Wie läuft es mit Spitzensport-Müttern in anderen Fällen ab, wo viel im Ausland herumgereist werden muss? Klar ist: Einzelsportlerinnen wie Belinda Bencic (28) oder früher Nicola Spirig (43) können sich nach eigenem Gutdünken auf der Tennis- respektive Triathlon-Tour organisieren.
Komplizierte Organisation in Mannschaftssportarten
So war die Ostschweizerin zum Beispiel mit Tochter Bella am Australian Open, die Betreuung im Hotel stellte ihr Mann Martin Hromkovic sowie die beiden Grosseltern-Paare sicher. Aber klar: Eine Rundumbetreuung mit angestelltem Personal, wie es sich etwa Roger Federer (43) während der Karriere leistete, ist in wenig lukrativen Sportarten wie Bob undenkbar.
Noch komplizierter wirds im Schlittensport zudem, weil es sich um eine Teamdisziplin handelt, wo der Verband Organisatorisches wie Hotels, Trainings, Reisen, Teamsitzungen und so weiter verantwortet.
Pasternack weist auf das amerikanische Team hin. Mit Elana Meyers Taylor (40) ist eine zweifache Mutter seit Jahren erfolgreich im Bob-Weltcup dabei. Der ältere ihrer beiden Söhne wurde 2020 mit dem Downsyndrom geboren. Die vierfache Weltmeisterin schildert in einem Interview auf der Olympia-Website, dass ihr Buben-Duo im US-Team voll integriert sei. «Sie sind bei Meetings dabei, sie sind die ganze Zeit bei uns. Jeder im Team hat die Möglichkeit, mit ihnen zu interagieren, und sie interagieren auch sehr gut mit ihnen», sagt Meyers Taylor und ergänzt, ihre Kids hätten auch einen positiven Einfluss aufs Betriebsklima: «Im Team kann es kein Drama geben, wenn die beiden dabei sind.»
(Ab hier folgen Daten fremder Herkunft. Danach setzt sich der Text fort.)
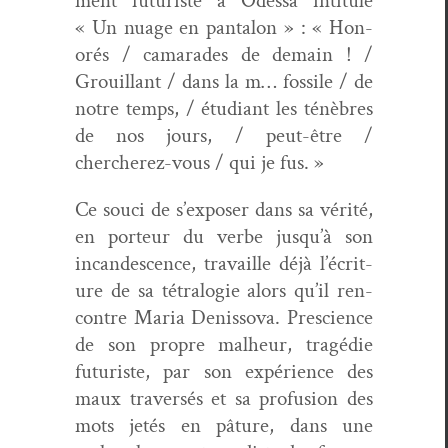
ment futur­iste à Odessa inti­t­ulé
« Un nuage en pan­talon » : « Hon­
orés / cama­rades de demain ! /
Grouil­lant / dans la m… fos­sile / de
notre temps, / étu­di­ant les ténèbres
de nos jours, / peut-être /
chercherez-vous / qui je fus. »
Ce souci de s’ex­pos­er dans sa vérité,
en por­teur du verbe jusqu’à son
incan­des­cence, tra­vaille déjà l’écri­t­
ure de sa tétralo­gie alors qu’il ren­
con­tre Maria Denisso­va. Pre­science
de son pro­pre mal­heur, tragédie
futur­iste, par son expéri­ence des
maux tra­ver­sés et sa pro­fu­sion des
mots jetés en pâture, dans une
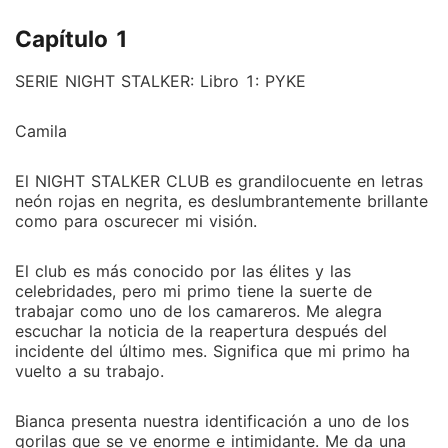
jugar, pero he llevado las cosas demasiado lejos.
Capítulo 1
Finalmente, ella se convirtió en mi adicción. Empecé
a sentir algo, algo tan profundo que nunca antes lo
SERIE NIGHT STALKER: Libro 1: PYKE
había sentido, pero no pude evitarlo. Una noche con
ella no fue suficiente. Necesitaba tenerla de nuevo.
Camila
El NIGHT STALKER CLUB es grandilocuente en letras
neón rojas en negrita, es deslumbrantemente brillante
como para oscurecer mi visión.
El club es más conocido por las élites y las
celebridades, pero mi primo tiene la suerte de
trabajar como uno de los camareros. Me alegra
escuchar la noticia de la reapertura después del
incidente del último mes. Significa que mi primo ha
vuelto a su trabajo.
Bianca presenta nuestra identificación a uno de los
gorilas que se ve enorme e intimidante. Me da una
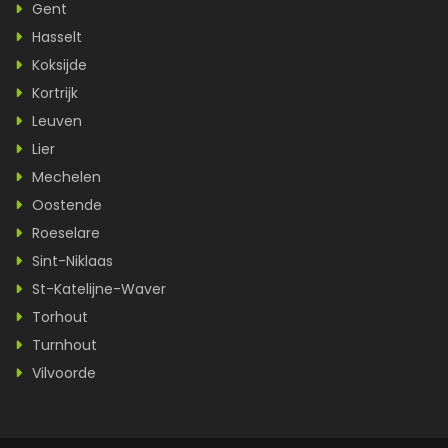
Gent
Hasselt
Koksijde
Kortrijk
Leuven
Lier
Mechelen
Oostende
Roeselare
Sint-Niklaas
St-Katelijne-Waver
Torhout
Turnhout
Vilvoorde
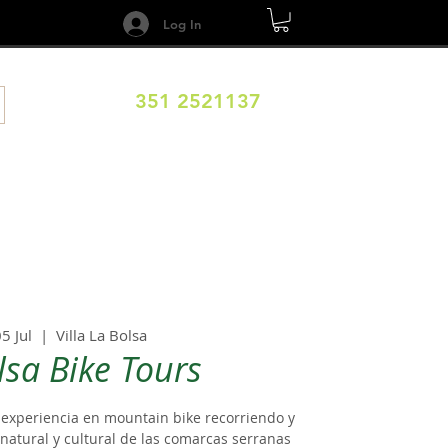
Log In
351 2521137
DESTINOS
CALENDARIO
Términos y Condiciones
05 Jul
  |  
Villa La Bolsa
lsa Bike Tours
 experiencia en mountain bike recorriendo y
natural y cultural de las comarcas serranas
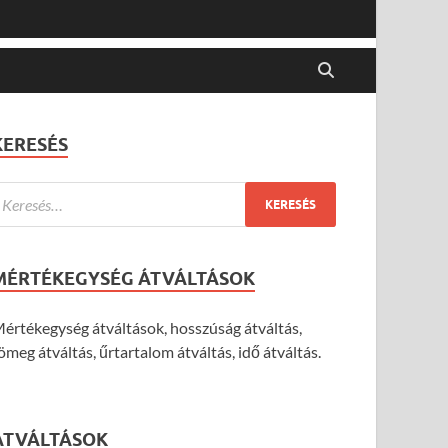
KERESÉS
MÉRTÉKEGYSÉG ÁTVÁLTÁSOK
értékegység átváltások, hosszúság átváltás,
ömeg átváltás, űrtartalom átváltás, idő átváltás.
ÁTVÁLTÁSOK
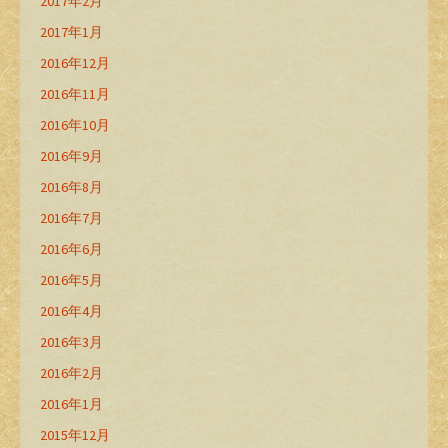
2017年2月
2017年1月
2016年12月
2016年11月
2016年10月
2016年9月
2016年8月
2016年7月
2016年6月
2016年5月
2016年4月
2016年3月
2016年2月
2016年1月
2015年12月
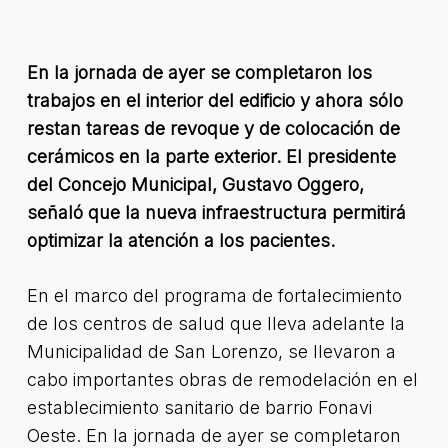
En la jornada de ayer se completaron los
trabajos en el interior del edificio y ahora sólo
restan tareas de revoque y de colocación de
cerámicos en la parte exterior. El presidente
del Concejo Municipal, Gustavo Oggero,
señaló que la nueva infraestructura permitirá
optimizar la atención a los pacientes.
En el marco del programa de fortalecimiento
de los centros de salud que lleva adelante la
Municipalidad de San Lorenzo, se llevaron a
cabo importantes obras de remodelación en el
establecimiento sanitario de barrio Fonavi
Oeste. En la jornada de ayer se completaron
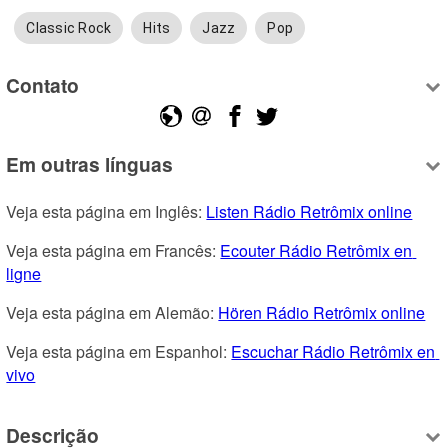
Classic Rock
Hits
Jazz
Pop
Contato
Em outras línguas
Veja esta página em Inglês: 
Listen Rádio Retrômix online
Veja esta página em Francês: 
Ecouter Rádio Retrômix en 
ligne
Veja esta página em Alemão: 
Hören Rádio Retrômix online
Veja esta página em Espanhol: 
Escuchar Rádio Retrômix en 
vivo
Descrição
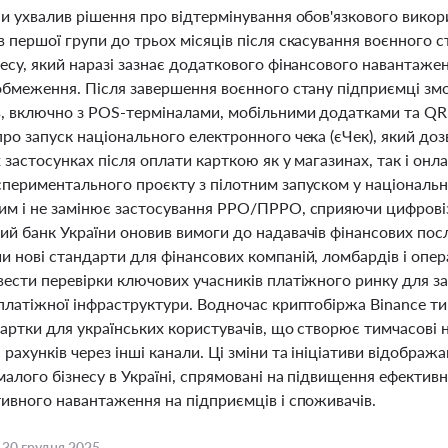
и ухвалив рішення про відтермінування обов'язкового викор
 першої групи до трьох місяців після скасування воєнного 
есу, який наразі зазнає додаткового фінансового навантажен
 обмеження. Після завершення воєнного стану підприємці зм
в, включно з POS-терміналами, мобільними додатками та QR
ро запуск національного електронного чека (єЧек), який до
 застосунках після оплати карткою як у магазинах, так і онл
спериментального проєкту з пілотним запуском у національн
им і не замінює застосування РРО/ПРРО, сприяючи цифровіза
ий банк України оновив вимоги до надавачів фінансових пос
 нові стандарти для фінансових компаній, ломбардів і опер
вести перевірки ключових учасників платіжного ринку для з
 платіжної інфраструктури. Водночас криптобіржа Binance т
картки для українських користувачів, що створює тимчасові 
рахунків через інші канали. Ці зміни та ініціативи відобража
алого бізнесу в Україні, спрямовані на підвищення ефектив
тивного навантаження на підприємців і споживачів.
,
30 грудня 2025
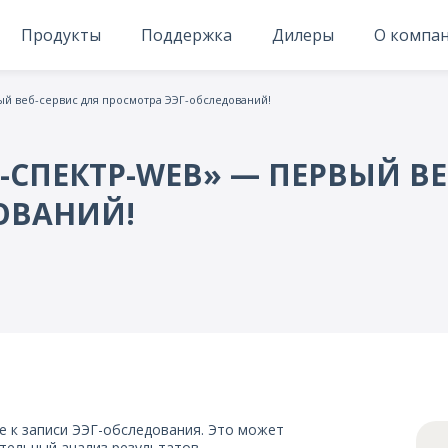
Продукты
Поддержка
Дилеры
О компа
й веб-сервис для просмотра ЭЭГ-обследований!
СПЕКТР-WEB» — ПЕРВЫЙ ВЕ
ОВАНИЙ!
е к записи ЭЭГ-обследования. Это может
ательный анализ результатов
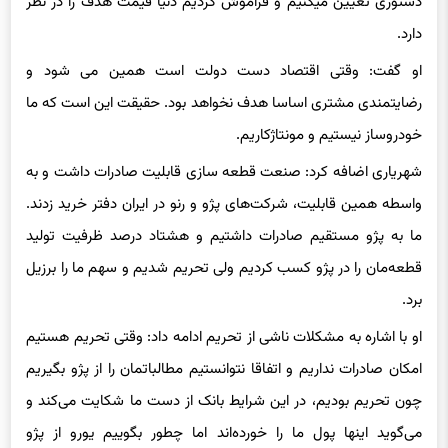
دارد.
او گفت: وقتی اقتصاد دست دولت است همین می شود و
رضایتمندی مشتری اساسا هدف نخواهد بود. حقیقت این است که ما
خودروساز نیستیم و مونتاژکاریم.
شهریاری اضافه کرد: صنعت قطعه سازی قابلیت صادرات داشت و به
واسطه همین قابلیت، شرکت‌های پژو و رنو در ایران دفتر خرید زدند.
ما به پژو مستقیم صادرات داشتیم و هشتاد درصد ظرفیت تولید
قطعه‌مان را در پژو کسب کردیم ولی تحریم شدیم و سهم ما را برزیل
برد.
او با اشاره به مشکلات ناشی از تحریم ادامه داد: وقتی تحریم هستیم
امکان صادرات نداریم و اتفاقا نتوانستیم مطالباتمان را از پژو بگیریم
چون تحریم بودیم، در این شرایط بانک از دست ما شکایت می‌کند و
می‌گوید اینها پول ما را خورده‌اند اما چطور بگوییم یورو از پژو
طلبکاریم ولی تحریم نمی‌گذارد پول بگیریم؟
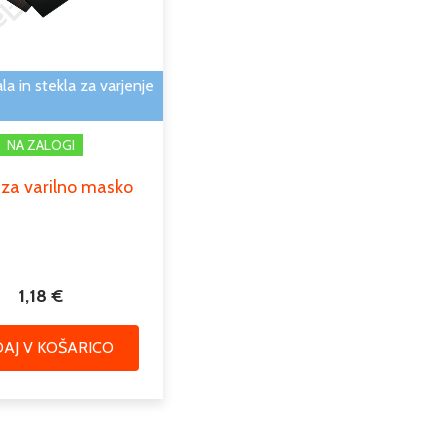
la in stekla za varjenje
NA ZALOGI
 za varilno masko
1,18
€
AJ V KOŠARICO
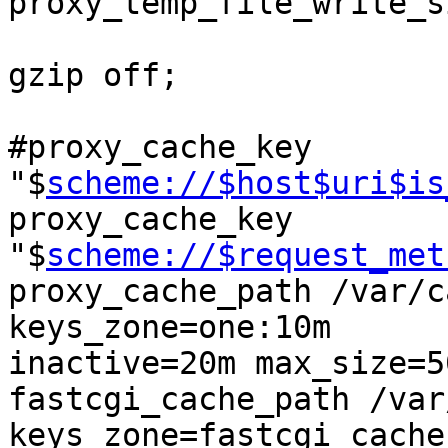
proxy_temp_file_write_s
gzip off;

#proxy_cache_key 
"$
scheme://$host$uri$is
proxy_cache_key 
"$
scheme://$request_met
proxy_cache_path /var/c
keys_zone=one:10m

inactive=20m max_size=50
fastcgi_cache_path /var
keys_zone=fastcgi_cache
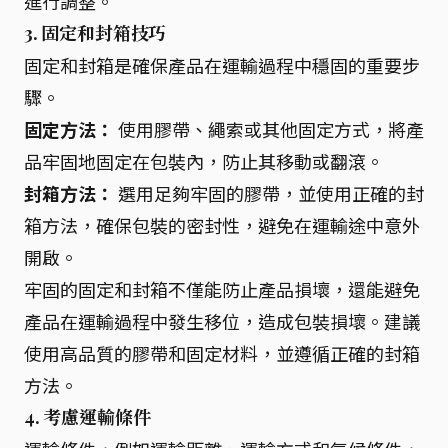
進行調整。
3. 固定和封箱技巧
固定和封箱是確保產品在運輸過程中穩固的重要步
驟。
固定方法：
使用膠帶、繩索或其他固定方式，將產
品牢固地固定在包裝內，防止其移動或翻滾。
封箱方法：
選用足夠牢固的膠帶，並使用正確的封
箱方法，確保包裝的密封性，避免在運輸途中意外
開啟。
牢固的固定和封箱不僅能防止產品損壞，還能避免
產品在運輸過程中發生移位，造成包裝損壞。建議
使用高品質的膠帶和固定材料，並遵循正確的封箱
方法。
4. 考慮運輸條件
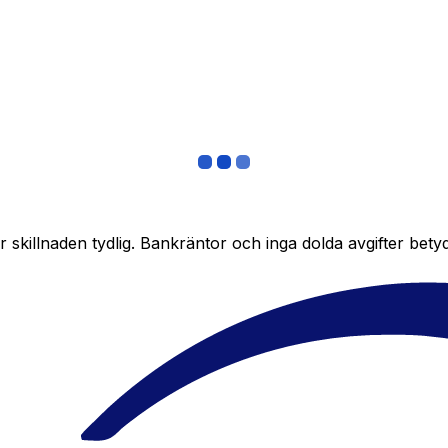
skillnaden tydlig. Bankräntor och inga dolda avgifter bety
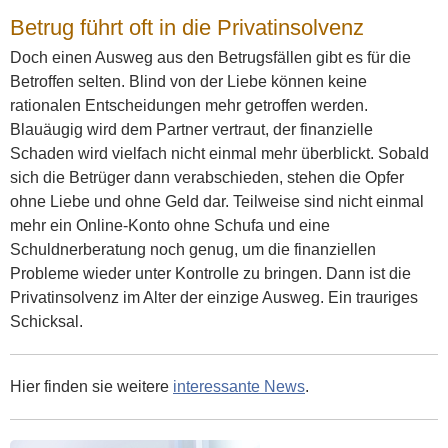
Betrug führt oft in die Privatinsolvenz
Doch einen Ausweg aus den Betrugsfällen gibt es für die
Betroffen selten. Blind von der Liebe können keine
rationalen Entscheidungen mehr getroffen werden.
Blauäugig wird dem Partner vertraut, der finanzielle
Schaden wird vielfach nicht einmal mehr überblickt. Sobald
sich die Betrüger dann verabschieden, stehen die Opfer
ohne Liebe und ohne Geld dar. Teilweise sind nicht einmal
mehr ein Online-Konto ohne Schufa und eine
Schuldnerberatung noch genug, um die finanziellen
Probleme wieder unter Kontrolle zu bringen. Dann ist die
Privatinsolvenz im Alter der einzige Ausweg. Ein trauriges
Schicksal.
Hier finden sie weitere
interessante News
.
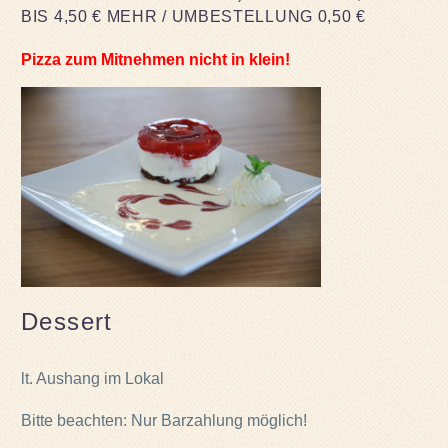
BIS 4,50 € MEHR / UMBESTELLUNG 0,50 €
Pizza zum Mitnehmen nicht in klein!
Dessert
lt. Aushang im Lokal
Bitte beachten: Nur Barzahlung möglich!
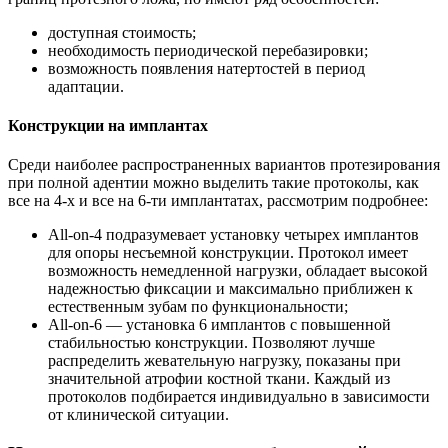
доступная стоимость;
необходимость периодической перебазировки;
возможность появления натертостей в период
адаптации.
Конструкции на имплантах
Среди наиболее распространенных вариантов протезирования
при полной адентии можно выделить такие протоколы, как
все на 4-х и все на 6-ти имплантатах, рассмотрим подробнее:
All-on-4 подразумевает установку четырех имплантов
для опоры несъемной конструкции. Протокол имеет
возможность немедленной нагрузки, обладает высокой
надежностью фиксации и максимально приближен к
естественным зубам по функциональности;
All-on-6 — установка 6 имплантов с повышенной
стабильностью конструкции. Позволяют лучше
распределить жевательную нагрузку, показаны при
значительной атрофии костной ткани. Каждый из
протоколов подбирается индивидуально в зависимости
от клинической ситуации.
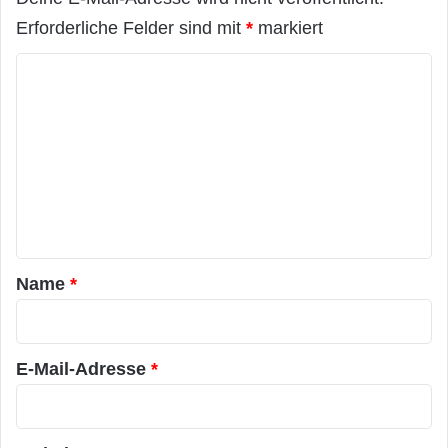
Erforderliche Felder sind mit
*
markiert
K
o
m
m
e
n
t
a
Name
*
r
*
E-Mail-Adresse
*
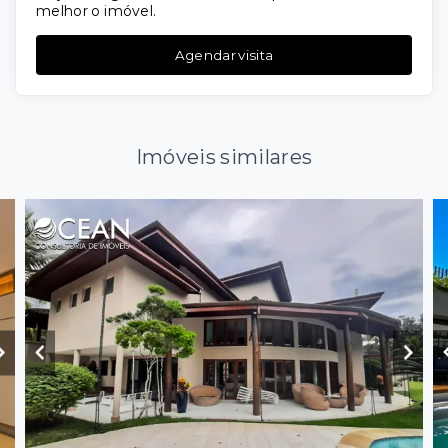
melhor o imóvel.
Agendar visita
Imóveis similares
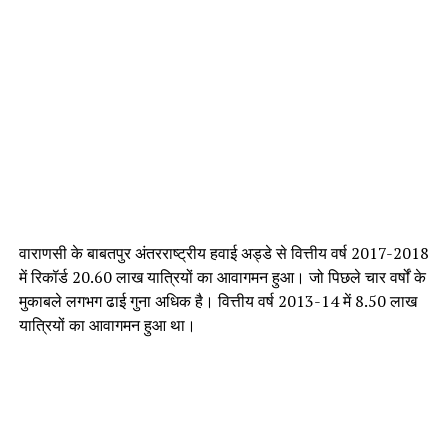
वाराणसी के बाबतपुर अंतरराष्ट्रीय हवाई अड्डे से वित्तीय वर्ष 2017-2018
में रिकॉर्ड 20.60 लाख यात्रियों का आवागमन हुआ। जो पिछले चार वर्षों के
मुकाबले लगभग ढाई गुना अधिक है। वित्तीय वर्ष 2013-14 में 8.50 लाख
यात्रियों का आवागमन हुआ था।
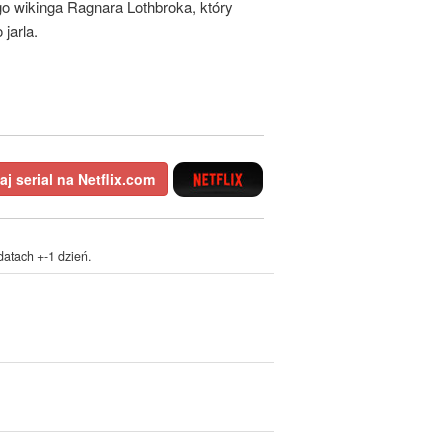
go wikinga Ragnara Lothbroka, który
jarla.
j serial na Netflix.com
atach +-1 dzień.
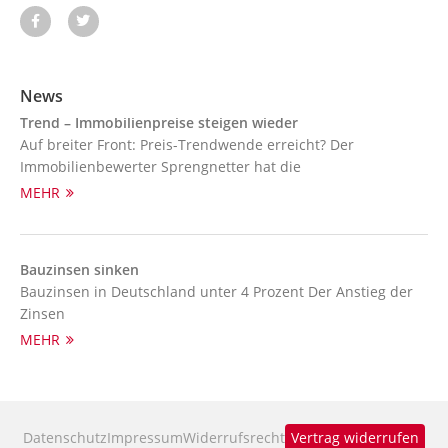
News
Trend – Immobilienpreise steigen wieder
Auf breiter Front: Preis-Trendwende erreicht? Der
Immobilienbewerter Sprengnetter hat die
MEHR
Bauzinsen sinken
Bauzinsen in Deutschland unter 4 Prozent Der Anstieg der
Zinsen
MEHR
Datenschutz
Impressum
Widerrufsrecht
Vertrag widerrufen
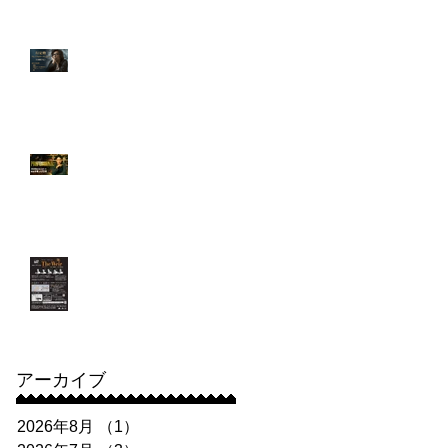
出演！堀井悠伍さん
3月 行定勲監督による
プレミアムワークショ
ップを開催！
【出演情報】「プロフ
ェッショナル 保険調査
員・天音蓮」第5話に
増井佑夏さんが出演！
＆舞台告知
【出演情報】講師：長
谷川朝晴さん出演舞
台 劇壇ガルバ『The
Weir(ザ・ウィアー) 〜
堰(せき)〜 』
アーカイブ
2026年8月
（1）
1件の記事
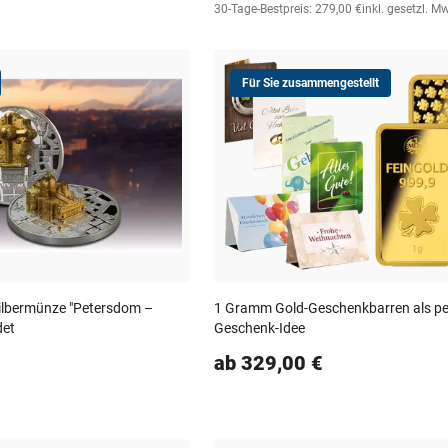
30-Tage-Bestpreis: 279,00 €
inkl. gesetzl. M
Für Sie zusammengestellt
ilbermünze "Petersdom –
1 Gramm Gold-Geschenkbarren als pe
det
Geschenk-Idee
ab 329,00 €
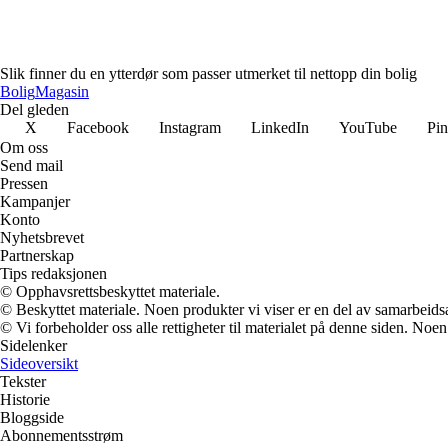
Slik finner du en ytterdør som passer utmerket til nettopp din bolig
Bolig
Magasin
Del gleden
X
Facebook
Instagram
LinkedIn
YouTube
Pin
Om oss
Send mail
Pressen
Kampanjer
Konto
Nyhetsbrevet
Partnerskap
Tips redaksjonen
© Opphavsrettsbeskyttet materiale.
© Beskyttet materiale. Noen produkter vi viser er en del av samarbeid
© Vi forbeholder oss alle rettigheter til materialet på denne siden. Noe
Sidelenker
Sideoversikt
Tekster
Historie
Bloggside
Abonnementsstrøm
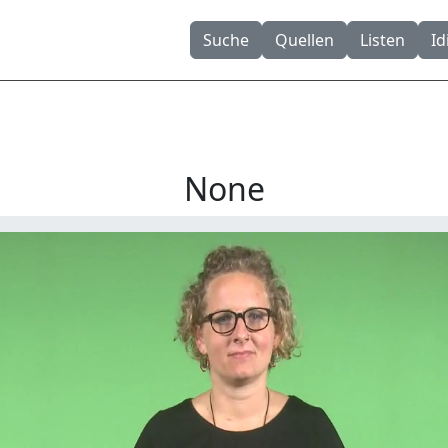
Suche
Quellen
Listen
I
None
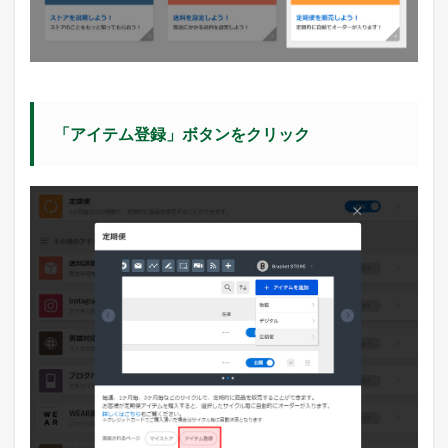
「アイテム登録」ボタンをクリック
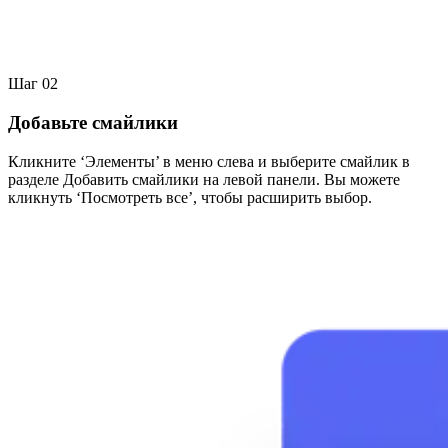
Шаг 02
Добавьте смайлики
Кликните ‘Элементы’ в меню слева и выберите смайлик в
разделе Добавить смайлики на левой панели. Вы можете
кликнуть ‘Посмотреть все’, чтобы расширить выбор.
Ebenso im Eiskanal war bis zu ihrem Karriereende 2023 die deutsche Rodlerin Natalie Geisenberger (37) tätig. Von ihren sechs Olympia-Goldmedaillen gewann sie die letzten zwei in Peking 2022 als Mutter.
Für die nun erfolgreichste deutsche Winter-Olympionikin der Geschichte war klar, dass sie ihr Mama-Comeback nur wagt, wenn ihr Sohn dabei sein kann. «Ich kann mir nicht vorstellen, ihn kurz an Weihnachten zu sehen und das nächste Mal dann im März, weil man monatelang weg ist.»
Im Olympischen Dorf gab es 2024 erstmals eine Kita
So wurde die Betreuung zum Familienprojekt. Geisenbergers Mann behielt seinen Job als Banker, arbeitete aber öfters von unterwegs. Und auch die Grosseltern des Kindes übernahmen regelmässig den Hütedienst im Hotel. Familienhund inklusive.
Mittlerweile hat auch das IOC auf die grösser werdende Anzahl Eltern im Spitzensport reagiert. Im Olympischen Dorf der Sommerspiele in Paris gab es 2024 erstmals eine Kita für Kinder von Athletinnen und Athleten.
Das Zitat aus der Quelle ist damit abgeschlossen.